My friends know that since 2001, I’ve made it a habit (sorry) to try to make a retreat to a monastery at least once each year. I’ve made multiple visits to Our Lady of Gethsemani Abbey in Trappist, Kentucky (former home of Thomas Merton) and to Christ in the Desert Monastery in Abiquiu, New Mexico. I’ve made one time only visits to Mepkin Abbey in Moncks Corner, South Carolina, Saint Benedict’s Abbey in Snowmass, Colorado and Saint Gregory’s Abbey in Three Rivers, Michigan . In addition, I’ve made a one day visit to New Melleray Abbey in Peosta, Iowa and Pecos Abbey in Pecos, New Mexico.

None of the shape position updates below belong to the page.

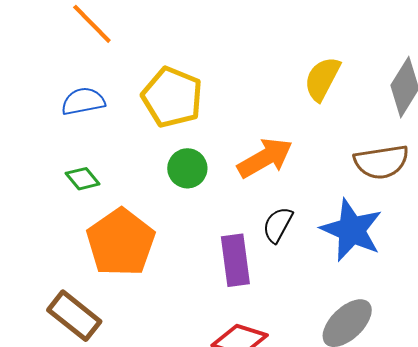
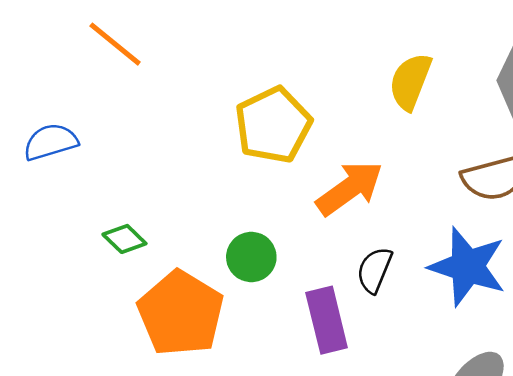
yellow pentagon: (172, 97) -> (273, 125), moved, turned 30
blue semicircle: (83, 101) -> (51, 142), moved
green circle: (187, 168) -> (251, 257), moved

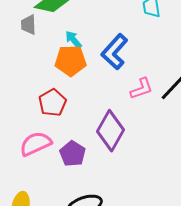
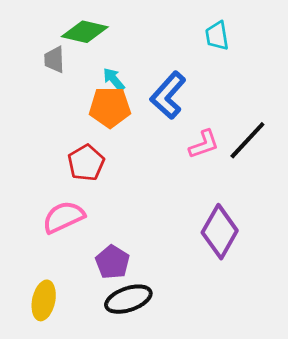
purple diamond: (111, 131) -> (220, 232), moved
purple pentagon: (73, 154) -> (113, 262), moved

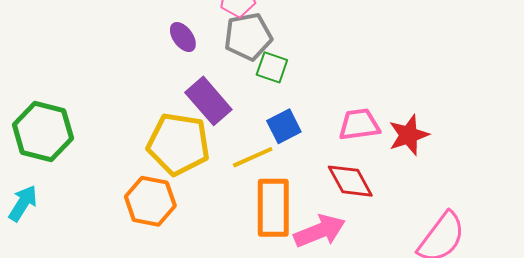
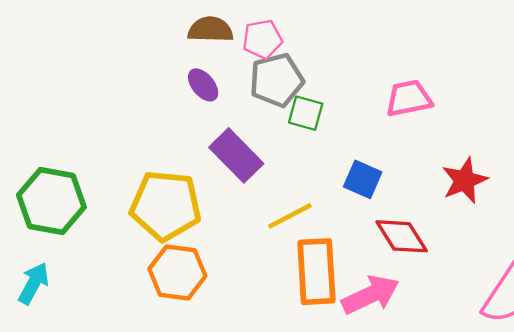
pink trapezoid: (359, 125) -> (409, 98), moved
blue square: (284, 126) -> (363, 179), moved, turned -36
yellow pentagon: (178, 144) -> (166, 206), moved

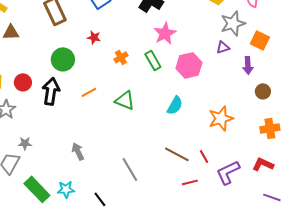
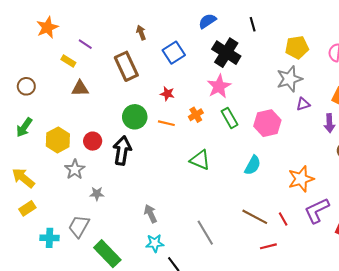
gray star: (233, 23) -> (289, 79), moved
pink star: (165, 33) -> (219, 86), moved
orange line: (89, 92) -> (166, 123), moved, turned 42
gray star: (25, 143) -> (97, 194), moved
purple L-shape: (228, 172) -> (317, 211), moved
cyan star: (66, 189) -> (155, 243), moved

With only one exception (which shall remain nameless), regardless of the religious order or affiliation: Benedictine, Franciscan, Cistercian, Episcopal, etc., the sense I each got at each monastery was that they were truly sincere in living up to the Rule of Saint Benedict that guests should be welcomed as if Christ. But that sense is not exuded through the venerable walls of these institutions, rather through their residents – the boys in the hoods.
When visiting a monastery, whether it is for a single day or for a retreat of several Days, it is most common to encounter the Guestmaster. This is a role identified by Saint Benedict in his Rule. He is the monastery’s face to the outside world. My experience has been that the Abbott (head of the monastery) usually selects the more affable or outgoing monk for this role. From Brother Aelred at Mepkin to Father Carlos at Gethsemani, these men are charged with bridging the vastly different worlds of the lay visitors and the monks.
But treasured moments on monastic retreats can spring up at the most unexpected times in unplanned interactions with the resident monks. They happen in liminal space and time when the sacred and the secular meet and wallow in each other’s goodness and grace. I hope, over the next few days, to jot down some of my favorite memories of these glimpses of heaven.